§ WHAT NEEDS TO BE DONE:
Restate each of the lines below word for word and drop every picture.

[Document structure recognition data]
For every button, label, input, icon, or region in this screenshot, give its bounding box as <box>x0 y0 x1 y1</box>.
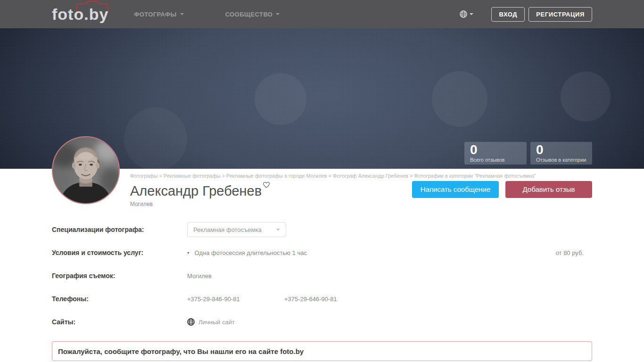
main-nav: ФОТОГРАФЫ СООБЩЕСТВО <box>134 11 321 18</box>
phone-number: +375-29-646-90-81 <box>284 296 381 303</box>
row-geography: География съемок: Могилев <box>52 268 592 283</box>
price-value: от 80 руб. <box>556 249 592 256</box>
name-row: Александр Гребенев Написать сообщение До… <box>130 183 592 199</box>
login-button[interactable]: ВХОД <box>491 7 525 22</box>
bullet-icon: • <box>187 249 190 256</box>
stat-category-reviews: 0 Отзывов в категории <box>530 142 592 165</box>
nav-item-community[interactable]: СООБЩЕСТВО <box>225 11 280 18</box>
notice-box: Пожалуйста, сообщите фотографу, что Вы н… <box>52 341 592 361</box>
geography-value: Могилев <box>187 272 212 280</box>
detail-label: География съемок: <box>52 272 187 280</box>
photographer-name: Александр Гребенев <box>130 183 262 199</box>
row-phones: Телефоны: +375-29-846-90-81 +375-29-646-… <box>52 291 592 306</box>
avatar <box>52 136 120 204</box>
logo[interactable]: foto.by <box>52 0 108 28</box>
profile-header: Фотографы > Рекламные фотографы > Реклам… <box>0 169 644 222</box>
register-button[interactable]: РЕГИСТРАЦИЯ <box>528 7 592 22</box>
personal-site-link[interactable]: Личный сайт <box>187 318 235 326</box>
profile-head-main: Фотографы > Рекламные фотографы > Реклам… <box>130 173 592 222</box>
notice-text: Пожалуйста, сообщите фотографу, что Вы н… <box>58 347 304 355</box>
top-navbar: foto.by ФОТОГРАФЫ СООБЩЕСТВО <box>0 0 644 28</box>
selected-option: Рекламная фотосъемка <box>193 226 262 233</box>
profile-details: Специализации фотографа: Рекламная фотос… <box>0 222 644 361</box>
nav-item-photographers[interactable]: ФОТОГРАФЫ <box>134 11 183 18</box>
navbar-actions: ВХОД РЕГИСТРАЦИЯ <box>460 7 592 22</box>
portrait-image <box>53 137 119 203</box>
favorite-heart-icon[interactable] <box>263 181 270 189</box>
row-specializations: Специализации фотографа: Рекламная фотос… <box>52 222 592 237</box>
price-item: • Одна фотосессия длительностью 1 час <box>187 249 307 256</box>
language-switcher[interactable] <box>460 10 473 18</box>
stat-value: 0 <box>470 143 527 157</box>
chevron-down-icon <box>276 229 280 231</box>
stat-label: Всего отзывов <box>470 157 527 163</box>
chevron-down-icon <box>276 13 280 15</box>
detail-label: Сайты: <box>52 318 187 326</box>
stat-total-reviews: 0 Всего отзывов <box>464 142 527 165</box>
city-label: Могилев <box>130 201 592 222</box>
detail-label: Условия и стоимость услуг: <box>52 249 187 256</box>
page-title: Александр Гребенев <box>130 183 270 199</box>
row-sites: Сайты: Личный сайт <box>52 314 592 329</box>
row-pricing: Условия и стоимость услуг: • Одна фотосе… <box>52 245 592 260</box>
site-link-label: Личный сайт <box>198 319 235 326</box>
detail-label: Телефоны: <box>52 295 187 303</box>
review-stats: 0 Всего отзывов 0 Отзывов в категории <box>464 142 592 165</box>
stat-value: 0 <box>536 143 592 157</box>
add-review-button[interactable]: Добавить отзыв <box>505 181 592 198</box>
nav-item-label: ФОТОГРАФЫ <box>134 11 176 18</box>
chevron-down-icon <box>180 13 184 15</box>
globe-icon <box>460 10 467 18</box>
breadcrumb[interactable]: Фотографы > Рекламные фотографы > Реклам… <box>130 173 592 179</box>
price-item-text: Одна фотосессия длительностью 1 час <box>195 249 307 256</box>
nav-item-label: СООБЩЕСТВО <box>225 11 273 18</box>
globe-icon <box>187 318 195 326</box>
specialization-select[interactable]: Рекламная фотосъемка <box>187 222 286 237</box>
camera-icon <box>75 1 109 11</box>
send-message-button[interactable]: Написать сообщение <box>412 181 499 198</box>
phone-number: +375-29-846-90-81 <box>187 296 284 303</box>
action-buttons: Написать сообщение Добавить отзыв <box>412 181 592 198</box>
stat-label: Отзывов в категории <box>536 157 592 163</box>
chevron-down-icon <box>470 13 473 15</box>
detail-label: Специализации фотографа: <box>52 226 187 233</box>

§ PROBLEM SOLUTION:
For every button, label, input, icon, or region in this screenshot, give its bounding box as <box>x0 y0 x1 y1</box>.
main-nav: ФОТОГРАФЫ СООБЩЕСТВО <box>134 11 321 18</box>
phone-number: +375-29-646-90-81 <box>284 296 381 303</box>
row-geography: География съемок: Могилев <box>52 268 592 283</box>
price-value: от 80 руб. <box>556 249 592 256</box>
name-row: Александр Гребенев Написать сообщение До… <box>130 183 592 199</box>
login-button[interactable]: ВХОД <box>491 7 525 22</box>
bullet-icon: • <box>187 249 190 256</box>
stat-category-reviews: 0 Отзывов в категории <box>530 142 592 165</box>
nav-item-community[interactable]: СООБЩЕСТВО <box>225 11 280 18</box>
notice-box: Пожалуйста, сообщите фотографу, что Вы н… <box>52 341 592 361</box>
geography-value: Могилев <box>187 272 212 280</box>
detail-label: География съемок: <box>52 272 187 280</box>
photographer-name: Александр Гребенев <box>130 183 262 199</box>
row-phones: Телефоны: +375-29-846-90-81 +375-29-646-… <box>52 291 592 306</box>
avatar <box>52 136 120 204</box>
logo[interactable]: foto.by <box>52 0 108 28</box>
profile-header: Фотографы > Рекламные фотографы > Реклам… <box>0 169 644 222</box>
register-button[interactable]: РЕГИСТРАЦИЯ <box>528 7 592 22</box>
personal-site-link[interactable]: Личный сайт <box>187 318 235 326</box>
profile-head-main: Фотографы > Рекламные фотографы > Реклам… <box>130 173 592 222</box>
notice-text: Пожалуйста, сообщите фотографу, что Вы н… <box>58 347 304 355</box>
top-navbar: foto.by ФОТОГРАФЫ СООБЩЕСТВО <box>0 0 644 28</box>
selected-option: Рекламная фотосъемка <box>193 226 262 233</box>
profile-details: Специализации фотографа: Рекламная фотос… <box>0 222 644 361</box>
nav-item-photographers[interactable]: ФОТОГРАФЫ <box>134 11 183 18</box>
navbar-actions: ВХОД РЕГИСТРАЦИЯ <box>460 7 592 22</box>
portrait-image <box>53 137 119 203</box>
favorite-heart-icon[interactable] <box>263 181 270 189</box>
row-specializations: Специализации фотографа: Рекламная фотос… <box>52 222 592 237</box>
price-item: • Одна фотосессия длительностью 1 час <box>187 249 307 256</box>
language-switcher[interactable] <box>460 10 473 18</box>
stat-value: 0 <box>470 143 527 157</box>
chevron-down-icon <box>276 229 280 231</box>
stat-label: Всего отзывов <box>470 157 527 163</box>
chevron-down-icon <box>276 13 280 15</box>
detail-label: Сайты: <box>52 318 187 326</box>
stat-total-reviews: 0 Всего отзывов <box>464 142 527 165</box>
city-label: Могилев <box>130 201 592 222</box>
detail-label: Условия и стоимость услуг: <box>52 249 187 256</box>
page-title: Александр Гребенев <box>130 183 270 199</box>
row-sites: Сайты: Личный сайт <box>52 314 592 329</box>
row-pricing: Условия и стоимость услуг: • Одна фотосе… <box>52 245 592 260</box>
site-link-label: Личный сайт <box>198 319 235 326</box>
detail-label: Телефоны: <box>52 295 187 303</box>
review-stats: 0 Всего отзывов 0 Отзывов в категории <box>464 142 592 165</box>
stat-value: 0 <box>536 143 592 157</box>
add-review-button[interactable]: Добавить отзыв <box>505 181 592 198</box>
nav-item-label: ФОТОГРАФЫ <box>134 11 176 18</box>
chevron-down-icon <box>180 13 184 15</box>
globe-icon <box>460 10 467 18</box>
breadcrumb[interactable]: Фотографы > Рекламные фотографы > Реклам… <box>130 173 592 179</box>
price-item-text: Одна фотосессия длительностью 1 час <box>195 249 307 256</box>
nav-item-label: СООБЩЕСТВО <box>225 11 273 18</box>
globe-icon <box>187 318 195 326</box>
specialization-select[interactable]: Рекламная фотосъемка <box>187 222 286 237</box>
camera-icon <box>75 1 109 11</box>
send-message-button[interactable]: Написать сообщение <box>412 181 499 198</box>
phone-number: +375-29-846-90-81 <box>187 296 284 303</box>
action-buttons: Написать сообщение Добавить отзыв <box>412 181 592 198</box>
stat-label: Отзывов в категории <box>536 157 592 163</box>
chevron-down-icon <box>470 13 473 15</box>
detail-label: Специализации фотографа: <box>52 226 187 233</box>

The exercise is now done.